Do you desire to conquer your fears?

My first thought:

We feel as if there is a moral or ethical obligation to be fearful.

For example, if my neighbor feels fearful and I don’t, my neighbor will guilt me for not being fearful. And as a consequence, I feel guilty for not being (as) fearful as him. Why? Social comparison. When my neighbor sees me as not being fearful as him, he feels small and belittled. He looks at me and says:

“How dare you not be as fearful as me! Do you think I am a wimp or stupid or something?”

Then my neighbor starts to educate me on why I should feel fearful and “educate” me on why I am a bad, evil, and unmoralistic person for not feeling fear. Because if I don’t feel fear, but my neighbor does … he feels like a coward. And nobody likes to feel like a coward (even when they are). Instead, they like to try to bring you down to their level, or even put you BENEATH their level in order to feel superior to you.

Let us not be fooled my friends — petty, small, and cowardly individuals want us to feel lesser than them. All humans desire ascendancy over one another.


Why I’m so privileged

The only real way to become Uber-fearless:

You must have experienced the school of the hard knocks.

I actually see my difficult upbringing as the ultimate privilege.

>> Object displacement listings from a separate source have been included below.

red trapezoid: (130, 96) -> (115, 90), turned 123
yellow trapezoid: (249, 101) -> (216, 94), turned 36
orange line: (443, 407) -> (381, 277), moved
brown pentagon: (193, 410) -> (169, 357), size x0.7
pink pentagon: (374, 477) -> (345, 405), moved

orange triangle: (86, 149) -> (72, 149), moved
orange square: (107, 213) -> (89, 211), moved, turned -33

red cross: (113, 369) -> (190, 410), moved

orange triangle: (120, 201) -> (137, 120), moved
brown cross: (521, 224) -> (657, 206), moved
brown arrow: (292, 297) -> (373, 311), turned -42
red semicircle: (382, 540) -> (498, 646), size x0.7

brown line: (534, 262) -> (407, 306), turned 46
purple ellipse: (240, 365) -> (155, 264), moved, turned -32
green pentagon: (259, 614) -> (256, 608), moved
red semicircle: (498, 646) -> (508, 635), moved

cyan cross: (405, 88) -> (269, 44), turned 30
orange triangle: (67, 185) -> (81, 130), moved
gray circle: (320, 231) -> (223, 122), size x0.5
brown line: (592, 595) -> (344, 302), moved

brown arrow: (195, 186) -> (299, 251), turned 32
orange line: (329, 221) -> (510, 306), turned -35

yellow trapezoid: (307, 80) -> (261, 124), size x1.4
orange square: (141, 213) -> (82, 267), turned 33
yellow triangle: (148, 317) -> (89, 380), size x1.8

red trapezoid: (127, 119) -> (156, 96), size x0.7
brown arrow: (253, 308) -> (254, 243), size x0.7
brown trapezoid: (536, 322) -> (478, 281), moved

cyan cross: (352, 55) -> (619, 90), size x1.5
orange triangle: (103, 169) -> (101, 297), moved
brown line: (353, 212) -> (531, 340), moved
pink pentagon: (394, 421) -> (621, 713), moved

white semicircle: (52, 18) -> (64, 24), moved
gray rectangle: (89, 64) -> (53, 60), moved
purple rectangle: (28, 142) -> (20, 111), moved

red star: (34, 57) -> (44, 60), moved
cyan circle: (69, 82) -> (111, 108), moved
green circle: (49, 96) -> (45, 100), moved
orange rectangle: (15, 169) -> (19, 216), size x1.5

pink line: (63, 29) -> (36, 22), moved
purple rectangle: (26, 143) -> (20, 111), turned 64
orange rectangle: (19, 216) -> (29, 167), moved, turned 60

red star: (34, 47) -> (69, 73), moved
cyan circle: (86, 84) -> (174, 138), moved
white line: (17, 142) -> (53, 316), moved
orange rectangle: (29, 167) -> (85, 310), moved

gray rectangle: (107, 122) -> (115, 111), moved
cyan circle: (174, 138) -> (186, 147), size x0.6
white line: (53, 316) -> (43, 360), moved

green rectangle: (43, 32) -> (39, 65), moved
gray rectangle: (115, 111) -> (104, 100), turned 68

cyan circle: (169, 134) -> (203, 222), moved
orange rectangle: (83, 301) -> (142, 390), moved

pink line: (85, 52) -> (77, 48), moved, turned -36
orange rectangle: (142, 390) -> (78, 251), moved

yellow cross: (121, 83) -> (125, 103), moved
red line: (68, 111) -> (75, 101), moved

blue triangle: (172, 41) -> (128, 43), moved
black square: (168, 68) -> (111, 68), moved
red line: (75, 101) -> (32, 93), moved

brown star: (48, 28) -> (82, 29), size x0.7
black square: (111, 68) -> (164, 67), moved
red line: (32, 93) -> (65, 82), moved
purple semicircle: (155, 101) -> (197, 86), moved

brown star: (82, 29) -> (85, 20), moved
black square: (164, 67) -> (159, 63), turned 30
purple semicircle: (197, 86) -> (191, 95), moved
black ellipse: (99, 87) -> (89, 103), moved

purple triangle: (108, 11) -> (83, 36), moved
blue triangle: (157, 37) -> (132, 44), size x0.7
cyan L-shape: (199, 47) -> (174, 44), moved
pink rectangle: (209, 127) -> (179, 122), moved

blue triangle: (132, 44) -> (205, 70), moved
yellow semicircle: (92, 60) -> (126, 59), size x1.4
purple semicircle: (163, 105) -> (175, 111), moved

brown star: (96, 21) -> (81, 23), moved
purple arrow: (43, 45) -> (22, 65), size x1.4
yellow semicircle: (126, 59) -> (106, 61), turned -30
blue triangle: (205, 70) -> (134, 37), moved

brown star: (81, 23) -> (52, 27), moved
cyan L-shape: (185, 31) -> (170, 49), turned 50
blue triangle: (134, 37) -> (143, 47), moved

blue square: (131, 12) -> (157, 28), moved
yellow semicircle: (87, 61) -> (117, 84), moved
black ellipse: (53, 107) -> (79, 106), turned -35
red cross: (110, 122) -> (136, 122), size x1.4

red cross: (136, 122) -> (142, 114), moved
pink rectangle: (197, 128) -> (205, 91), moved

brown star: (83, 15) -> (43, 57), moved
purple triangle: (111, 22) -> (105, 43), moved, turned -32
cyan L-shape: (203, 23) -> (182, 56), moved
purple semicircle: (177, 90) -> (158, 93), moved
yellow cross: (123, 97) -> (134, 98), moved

Without my scars and trauma, I would have never become who I am today.

Hardness, difficulty strengthens you. The thought:

Could JAY Z have ever become JAY Z without all the insanity he experienced as a child and youth growing up in the projects?

I think not. If JAY Z grew up in a cozy middle-class (or rich) family, he would have probably become another complacent youth.


My prescriptions:

Essentially my suggestion is this:

Physiologically toughen yourself in order to mentally toughen yourself.

This includes (I do all of this myself)

  1. Cold showers
  2. Intermittent fasting [no breakfast or lunch]
  3. Abstinence from jerking off to porn [if you gotta blow your load, just rub one out without the external stimuli of porn]. I see no moral or ethical qualms with porn — the physiological problem is that pornography is too extreme, which de-sensitizes our serotonin receptors. Kind of like drinking too much Coca Cola; sugar hijacks our minds.
  4. Quit sugar. No more sugar for the rest of your life. I have not (consciously) consumed sugar for the last 7 years. I don’t like any sweet things (whether natural or fake). I prefer bitter foods and fatty meats. The only sweet foods I consume are bitter (light roast coffee black, matcha green tea 100% with no sugar or other crap added, 100% cocoa powder and cocoa nibs, almonds — which are quite sweet)
  5. Weight lifting and body weight exercises. Go to the park and do pull-ups, chin ups, throw around rocks, etc. Do pushups or other exercises at home. Grab some dumbbells and do some weight lifting too. I’ve found this to be true for myself: the more muscle I have, and the physically stronger and buffer I am, the less fearful I am.
  6. Quit the news and social media. If you ever need any real news, read the local website for your own city or county, or go to the White House government website. Or better yet, just talk to folks on the street. Also quit social media; that shit is fear-marketing at its worst.
  7. Lots of long, pointless walks outdoors and fresh air

Simple.

Harden yourself, and become the new hyper-stoic.